Record excerpts -
::::

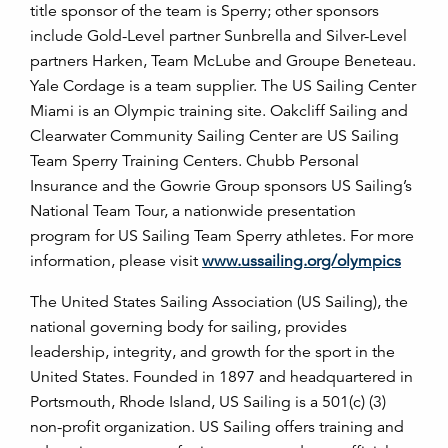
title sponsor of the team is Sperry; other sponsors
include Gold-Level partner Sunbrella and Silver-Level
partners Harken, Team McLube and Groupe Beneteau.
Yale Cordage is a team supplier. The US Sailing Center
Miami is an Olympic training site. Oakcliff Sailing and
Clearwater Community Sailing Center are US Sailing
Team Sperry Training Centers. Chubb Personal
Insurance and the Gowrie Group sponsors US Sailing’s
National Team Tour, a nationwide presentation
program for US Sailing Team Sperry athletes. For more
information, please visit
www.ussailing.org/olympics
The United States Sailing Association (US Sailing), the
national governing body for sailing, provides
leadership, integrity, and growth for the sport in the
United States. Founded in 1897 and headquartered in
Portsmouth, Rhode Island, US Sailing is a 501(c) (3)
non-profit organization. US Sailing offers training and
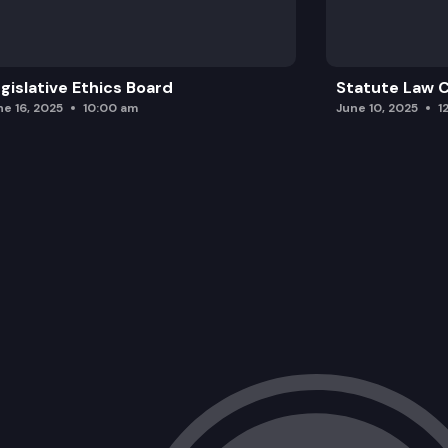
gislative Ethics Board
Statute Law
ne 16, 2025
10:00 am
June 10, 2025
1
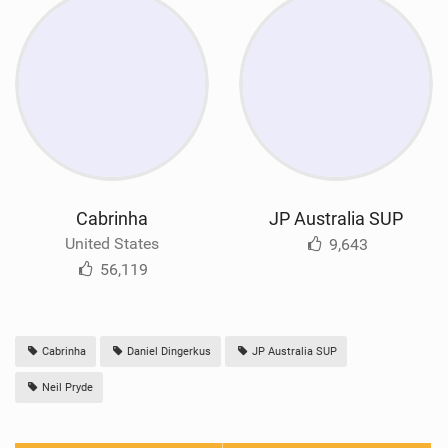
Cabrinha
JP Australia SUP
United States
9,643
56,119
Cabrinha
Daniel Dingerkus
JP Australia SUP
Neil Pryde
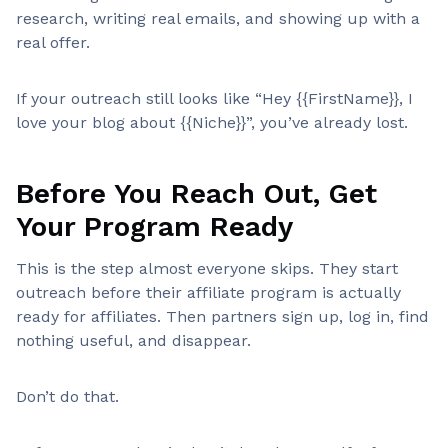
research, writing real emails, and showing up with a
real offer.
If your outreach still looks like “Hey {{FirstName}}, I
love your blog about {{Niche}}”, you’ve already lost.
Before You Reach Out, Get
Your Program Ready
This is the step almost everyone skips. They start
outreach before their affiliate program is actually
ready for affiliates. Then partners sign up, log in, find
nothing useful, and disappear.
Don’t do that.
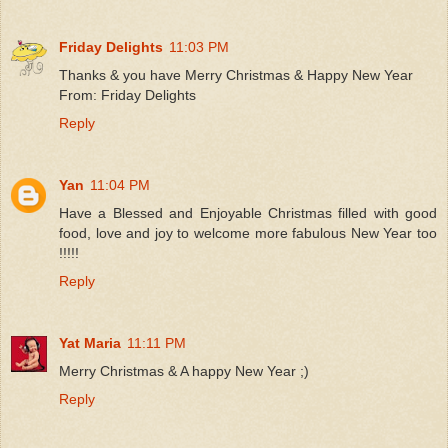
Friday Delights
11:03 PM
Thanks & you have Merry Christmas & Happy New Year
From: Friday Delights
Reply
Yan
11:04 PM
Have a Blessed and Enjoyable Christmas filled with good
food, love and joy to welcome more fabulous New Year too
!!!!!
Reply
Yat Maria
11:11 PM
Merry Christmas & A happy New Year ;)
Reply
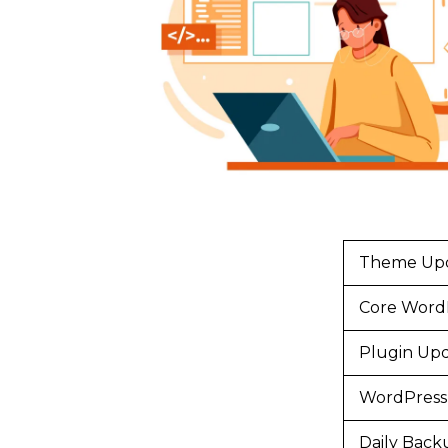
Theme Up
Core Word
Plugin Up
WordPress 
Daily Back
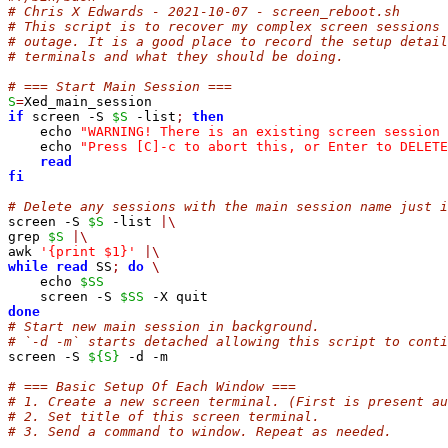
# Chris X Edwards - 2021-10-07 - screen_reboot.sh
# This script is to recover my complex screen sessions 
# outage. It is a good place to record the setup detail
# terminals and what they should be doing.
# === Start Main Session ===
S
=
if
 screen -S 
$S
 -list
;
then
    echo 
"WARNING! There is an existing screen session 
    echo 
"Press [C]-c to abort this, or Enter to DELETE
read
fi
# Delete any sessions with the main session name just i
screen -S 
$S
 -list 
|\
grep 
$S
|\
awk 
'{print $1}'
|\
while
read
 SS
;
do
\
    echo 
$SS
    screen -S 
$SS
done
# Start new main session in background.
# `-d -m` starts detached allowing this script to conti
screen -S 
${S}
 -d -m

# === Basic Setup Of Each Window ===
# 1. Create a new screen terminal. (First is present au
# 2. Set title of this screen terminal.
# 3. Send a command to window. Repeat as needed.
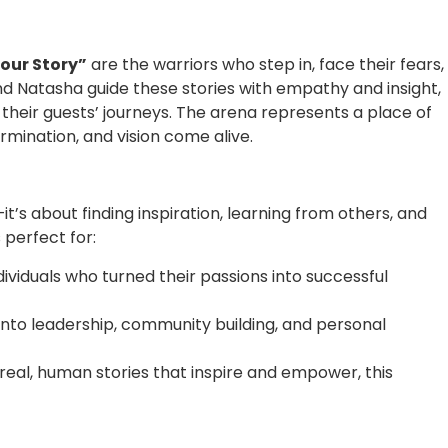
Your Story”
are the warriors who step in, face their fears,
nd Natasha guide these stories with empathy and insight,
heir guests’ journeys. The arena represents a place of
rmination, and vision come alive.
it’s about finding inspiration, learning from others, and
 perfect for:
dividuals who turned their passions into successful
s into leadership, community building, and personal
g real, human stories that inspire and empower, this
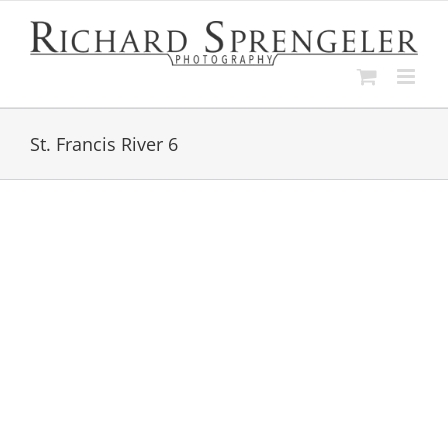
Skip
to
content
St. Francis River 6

::::

What is needed -
Type out the data above once more, exactly, with no images included.

Answer box -
title sponsor of the team is Sperry; other sponsors
include Gold-Level partner Sunbrella and Silver-Level
partners Harken, Team McLube and Groupe Beneteau.
Yale Cordage is a team supplier. The US Sailing Center
Miami is an Olympic training site. Oakcliff Sailing and
Clearwater Community Sailing Center are US Sailing
Team Sperry Training Centers. Chubb Personal
Insurance and the Gowrie Group sponsors US Sailing’s
National Team Tour, a nationwide presentation
program for US Sailing Team Sperry athletes. For more
information, please visit
www.ussailing.org/olympics
The United States Sailing Association (US Sailing), the
national governing body for sailing, provides
leadership, integrity, and growth for the sport in the
United States. Founded in 1897 and headquartered in
Portsmouth, Rhode Island, US Sailing is a 501(c) (3)
non-profit organization. US Sailing offers training and
gislative Ethics Board
Statute Law
ne 16, 2025
10:00 am
June 10, 2025
1
Cabrinha
JP Australia SUP
United States
9,643
56,119
Cabrinha
Daniel Dingerkus
JP Australia SUP
Neil Pryde
research, writing real emails, and showing up with a
real offer.
If your outreach still looks like “Hey {{FirstName}}, I
love your blog about {{Niche}}”, you’ve already lost.
Before You Reach Out, Get
Your Program Ready
This is the step almost everyone skips. They start
outreach before their affiliate program is actually
ready for affiliates. Then partners sign up, log in, find
nothing useful, and disappear.
Don’t do that.
Friday Delights
11:03 PM
Thanks & you have Merry Christmas & Happy New Year
From: Friday Delights
Reply
Yan
11:04 PM
Have a Blessed and Enjoyable Christmas filled with good
food, love and joy to welcome more fabulous New Year too
!!!!!
Reply
Yat Maria
11:11 PM
Merry Christmas & A happy New Year ;)
Reply
Theme Up
Core Word
Plugin Up
WordPress 
Daily Back
# Chris X Edwards - 2021-10-07 - screen_reboot.sh
# This script is to recover my complex screen sessions 
# outage. It is a good place to record the setup detail
# terminals and what they should be doing.
# === Start Main Session ===
S
=
if
 screen -S 
$S
 -list
;
then
    echo 
"WARNING! There is an existing screen session 
    echo 
"Press [C]-c to abort this, or Enter to DELETE
read
fi
# Delete any sessions with the main session name just i
screen -S 
$S
 -list 
|\
grep 
$S
|\
awk 
'{print $1}'
|\
while
read
 SS
;
do
\
    echo 
$SS
    screen -S 
$SS
done
# Start new main session in background.
# `-d -m` starts detached allowing this script to conti
screen -S 
${S}
 -d -m

# === Basic Setup Of Each Window ===
# 1. Create a new screen terminal. (First is present au
# 2. Set title of this screen terminal.
# 3. Send a command to window. Repeat as needed.
Your Story”
are the warriors who step in, face their fears,
nd Natasha guide these stories with empathy and insight,
heir guests’ journeys. The arena represents a place of
rmination, and vision come alive.
it’s about finding inspiration, learning from others, and
 perfect for:
dividuals who turned their passions into successful
s into leadership, community building, and personal
g real, human stories that inspire and empower, this
Skip
to
content
St. Francis River 6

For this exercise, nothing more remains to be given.